Une nouvelle spirale positive (2012-2014)[modifier | modifier le code]

Franck Dumas remercié, le club doit faire face à un remaniement du staff, qui s'opère finalement en interne : l'adjoint Patrice Garande devient ainsi l’entraîneur principal. Dans un contexte de crise financière, Caen voit son budget se resserrer et le club doit se résoudre en 2013 à diminuer son personnel administratif[86]. Le centre de formation fait également les frais de ces économies : la capacité d'accueil des jeunes joueurs diminue, ainsi que le nombre de préparateurs. Pour la gestion de l'équipe professionnelle, le club retrouve un directeur sportif : Alain Caveglia, au club depuis 2011, pour diriger le recrutement et assister l'entraîneur à la construction de l'effectif. Après deux bonnes saisons en Ligue 2, le club retrouve l'élite à l'aube de la saison 2014-2015 et a de nouvelles ambitions. L'arrivée de Xavier Gravelaine comme directeur général coïncide alors avec le lancement du projet Malherbe 2020, avec comme point central la construction d'un nouveau centre d'entrainement. Ainsi, la rénovation du complexe de Venoix est à l'étude à partir de début 2015[87], et les travaux d'aménagement débutent en février 2016[88].
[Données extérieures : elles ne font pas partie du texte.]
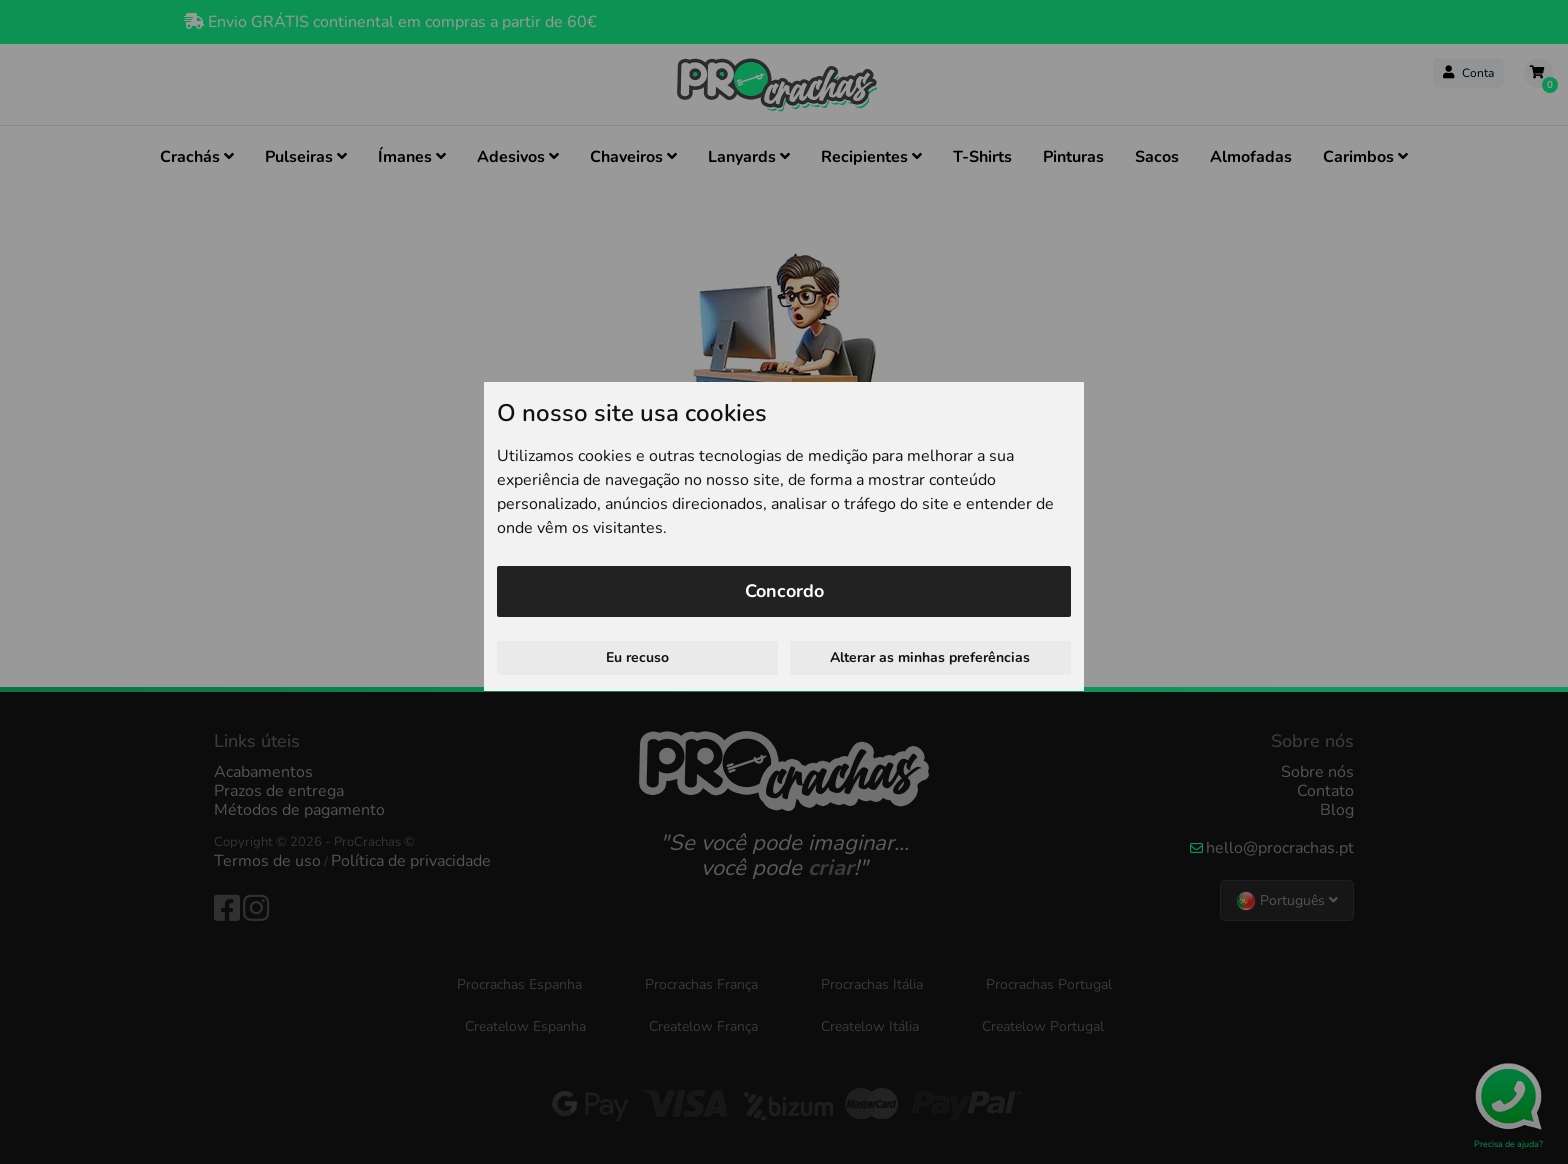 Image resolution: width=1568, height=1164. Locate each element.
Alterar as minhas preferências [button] (930, 657)
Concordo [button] (784, 591)
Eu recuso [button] (637, 657)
  • 2013-2014 (Ligue 2) Le club souhaite conserver sa défense et renforcer le secteur offensif, mais Jérémy Sorbon et Raphaël Guerreiro ne résistent pas aux sirènes de la Ligue 1 et quittent Malherbe. Dennis Appiah ainsi que le brésilien Felipe Saad sont recrutés pour les remplacer. Pour son centenaire, le club enregistre un transfert prestigieux avec le retour de Jérôme Rothen. Le prometteur joueur de National N'Golo Kanté vient également renforcer le milieu de terrain. En attaque, Mathias Autret et Jonathan Kodjia arrivent en prêt, tandis que Fodé Koïta débarque de Montpellier. L'objectif est de remonter en Ligue 1 à tout prix. La saison est marquée par les festivités du centenaire du club, et notamment un match de gala contre le Milan AC le 13 octobre au Stade Michel-d'Ornano, remporté 3-0 par les Caennais. L'équipe commence fort le championnat avec trois victoires consécutives, mais devient ensuite irrégulière et stagne dans le premier tiers du classement. Au mois d'octobre, publiquement démotivé, Jérôme Rothen quitte brusquement le club puis annonce sa fin de carrière[89]. Après la trêve hivernale, la défense est enfin stabilisée et l'attaque menée par Duhamel s'avère redoutable. Le club termine finalement 3e et remonte en Ligue 1. Mathieu Duhamel (auteur de 24 buts), et Fayçal Fajr (15 passes décisives), terminent respectivement meilleur buteur et meilleur passeur de Ligue 2. En Coupe de France, le club réalise un parcours intéressant et se hisse jusqu'en 8e de finale, s'inclinant à Lille aux tirs au but après un match nul prolifique (3-3).

Un club mieux structuré mais toujours pas stabilisé (depuis 2014)[modifier | modifier le code]

Le duo Fortin-Gravelaine aux commandes : le projet « Malherbe 2020 » avorté (2014-2018)[modifier | modifier le code]

Caen est une nouvelle fois de retour en Ligue 1. Le président Jean-François Fortin, souhaitant déléguer davantage de tâches, nomme l'ancien joueur caennais Xavier Gravelaine au poste de directeur général. Cette nomination marque le début d'une ère de professionnalisation du club. Le SMC emploie de nouveaux collaborateurs et développe sa communication ainsi que son offre commerciale. Les dirigeants ont également des projets de travaux pour le stade Michel d'Ornano ainsi que le centre d'entrainement de Venoix : le plan « Malherbe 2020 » est enclenché. Sur le terrain, Malherbe réalise deux bonnes saisons malgré un départ raté, entaché par l'affaire du match « Caen - Nîmes ».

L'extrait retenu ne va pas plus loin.